By Chris Adams
The world’s vast oceans are everywhere – and also something of a mystery.
Understanding them is the objective of a group of researchers, funded by the National Science Foundation, that is painstakingly measuring and mapping the oceans.
The Oceans Observatories Initiative is open to reporters and the public: Its data are freely available and its insights will yield benefits for decades to come.
In a session with National Press Foundation fellows, University of South Florida researcher Kendra Daly explained the effort.
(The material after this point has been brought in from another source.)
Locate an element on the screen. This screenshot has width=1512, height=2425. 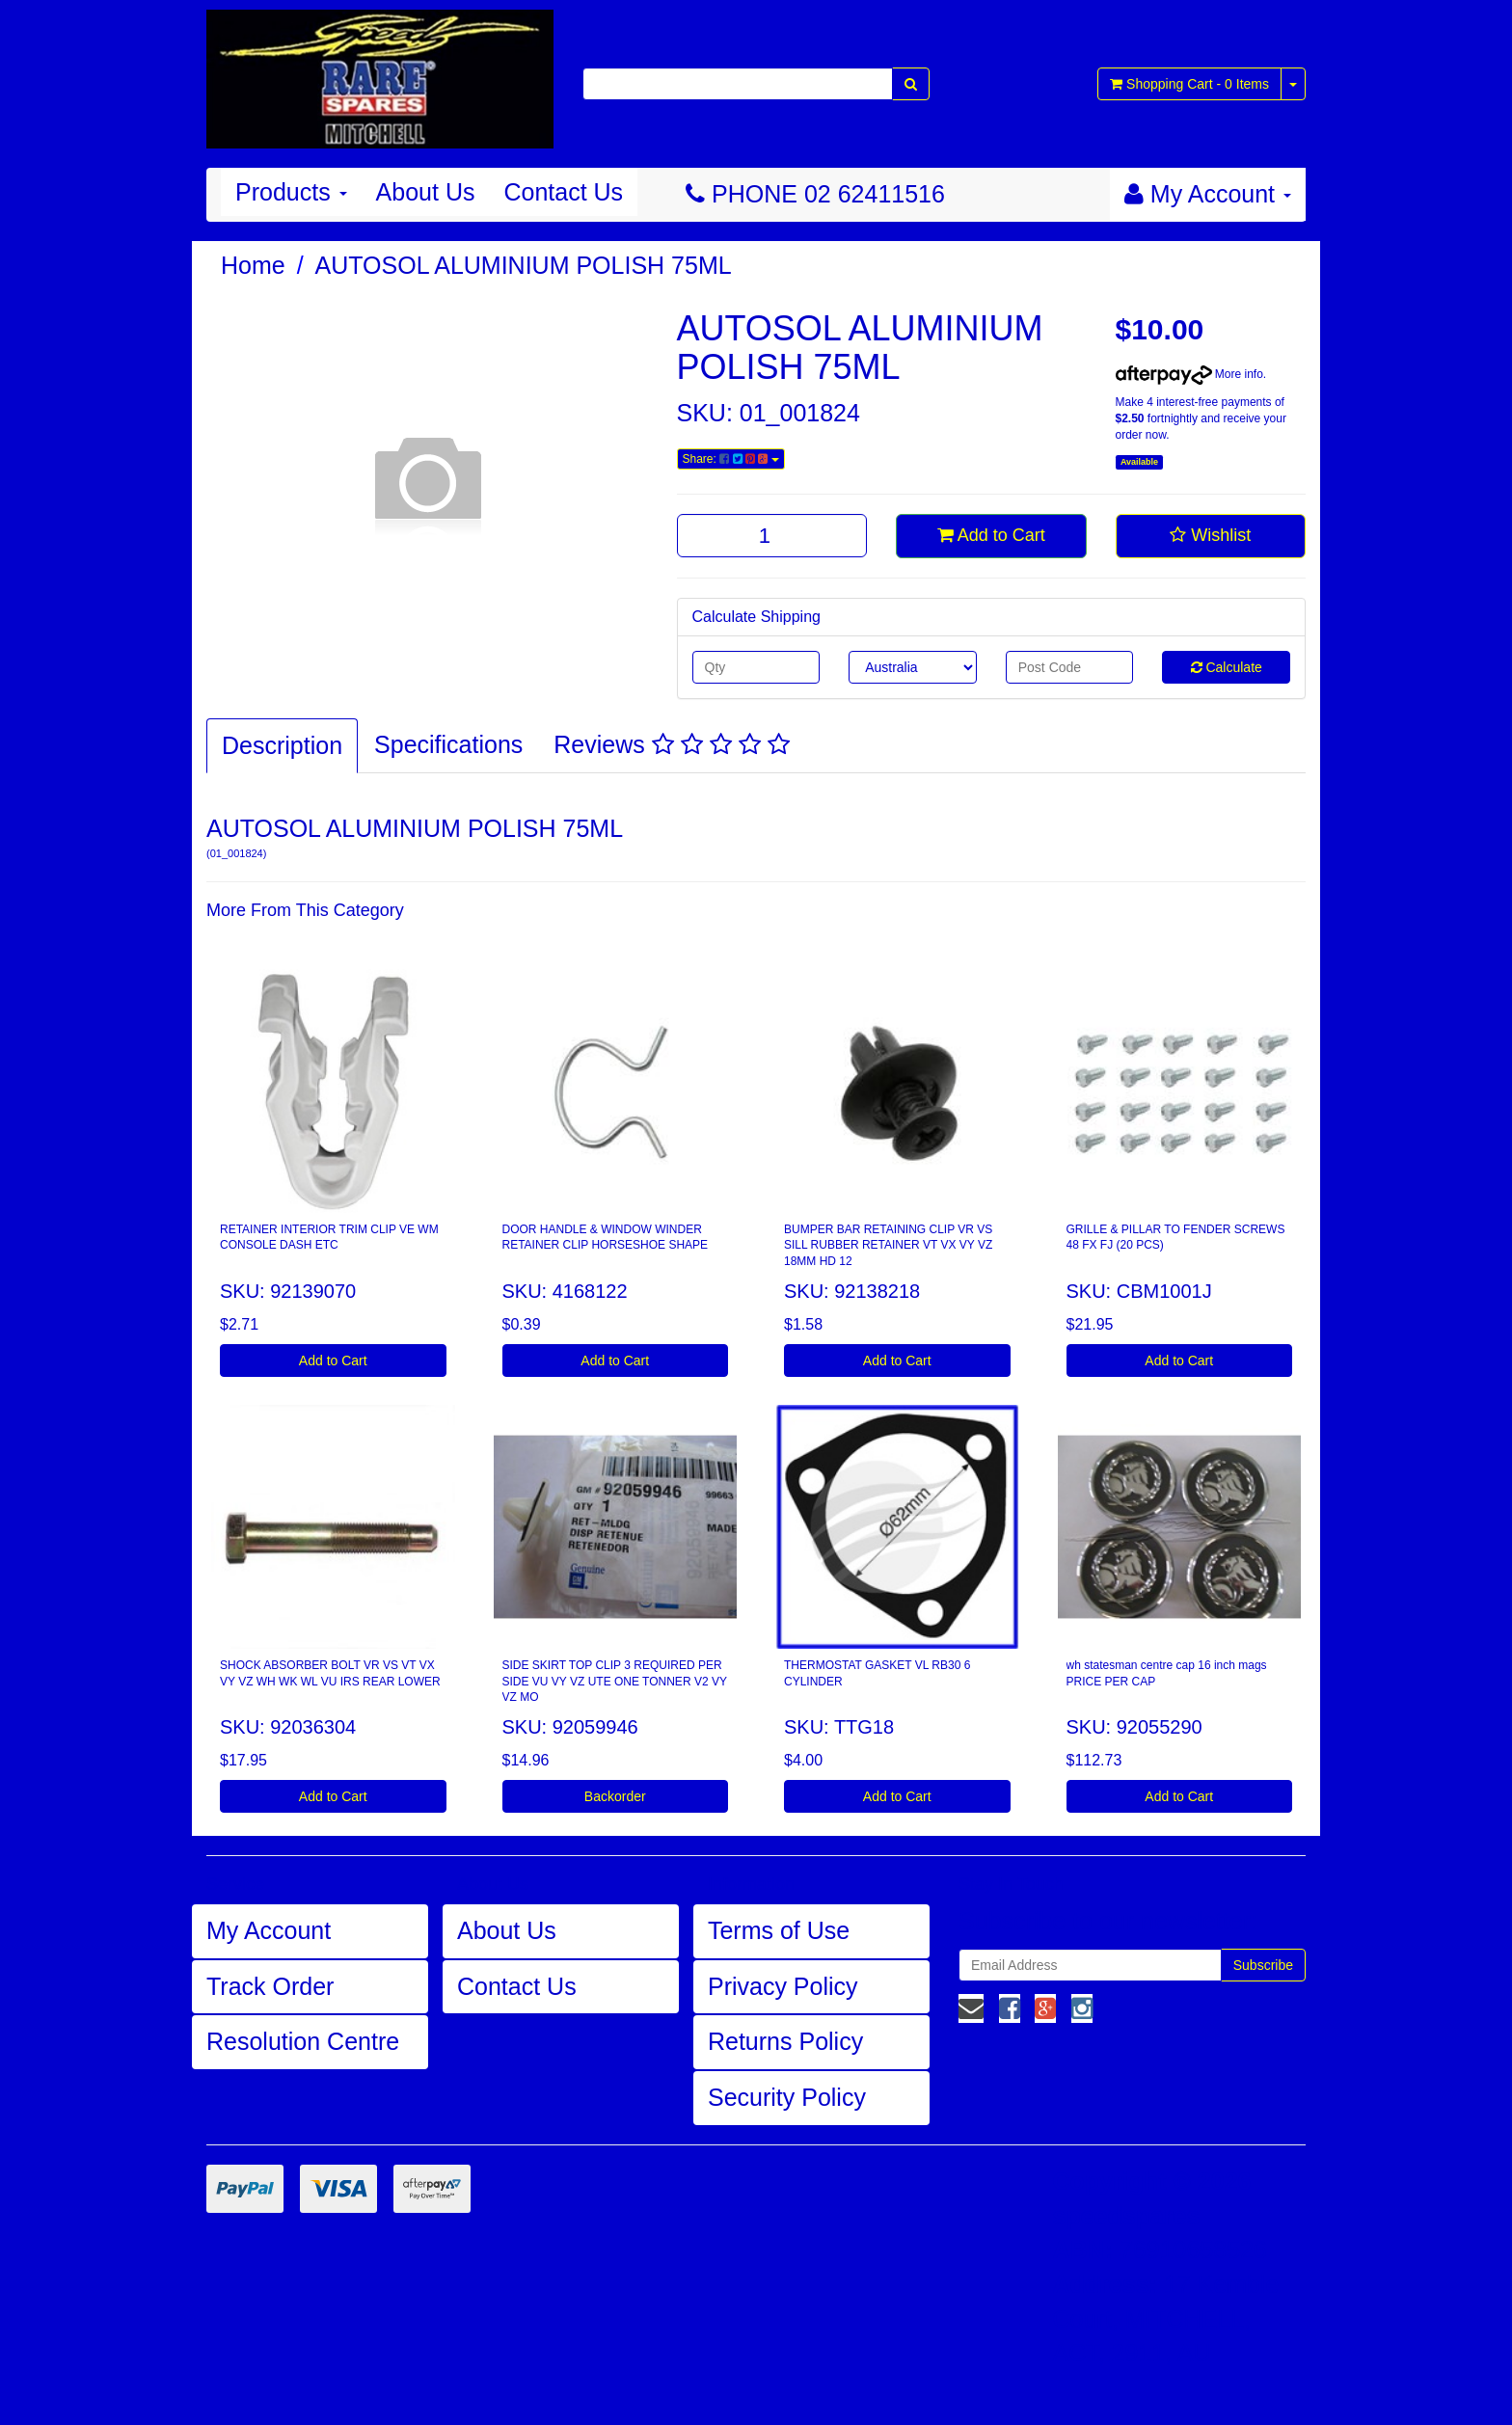 BUMPER BAR RETAINING CLIP VR VS SILL RUBBER RETAINER VT VX VY VZ 18MM HD 12 is located at coordinates (888, 1246).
A professor in the College of Marine Science, Daly is also part of the Ocean Observatories Initiative’s oversight board, which includes researchers from the Scripps Institution of Oceanography, the Woods Hole Oceanographic Institution and top marine science universities.
Fellows were given a tour of the university’s highly rated College of Marine Science. Fellows also heard from researcher Kristen Buck, who talked about her efforts to understand the presence of trace metals in the oceans – elements such as iron, which are essential for life and play a vital role in the food web.
Why is this type of research important? As Daly noted, oceans cover more than 70 percent of the Earth’s surface, and provide half of the oxygen people breathe. They regulate climate and influence weather patterns on land. And they support the greatest biodiversity on the planet.
The oceans initiative uses probes and sensors to measure the physical, chemical, geological and biological variables of the ocean, the seafloor and the near-ocean atmosphere. It is studying issues such as ocean acidification, a process linked to the release of carbon from the burning of fossil fuels that is threatening tiny species at the bottom of the food chain.
The effort includes physicists, biologists, chemists, geologists and engineers.